SUPPLIED ENTRIES START
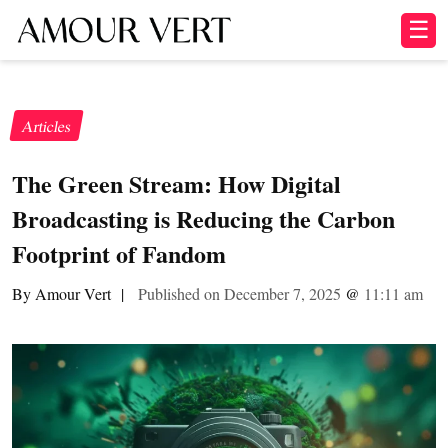
☰
Articles
The Green Stream: How Digital
Broadcasting is Reducing the Carbon
Footprint of Fandom
By Amour Vert
|
Published on December 7, 2025
@
11:11 am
SUPPLIED ENTRIES END
WHAT TO DO
Reproduce the records verbatim, omitting all images they contain.

SOLUTION BELOW
☰
Articles
The Green Stream: How Digital
Broadcasting is Reducing the Carbon
Footprint of Fandom
By Amour Vert
|
Published on December 7, 2025
@
11:11 am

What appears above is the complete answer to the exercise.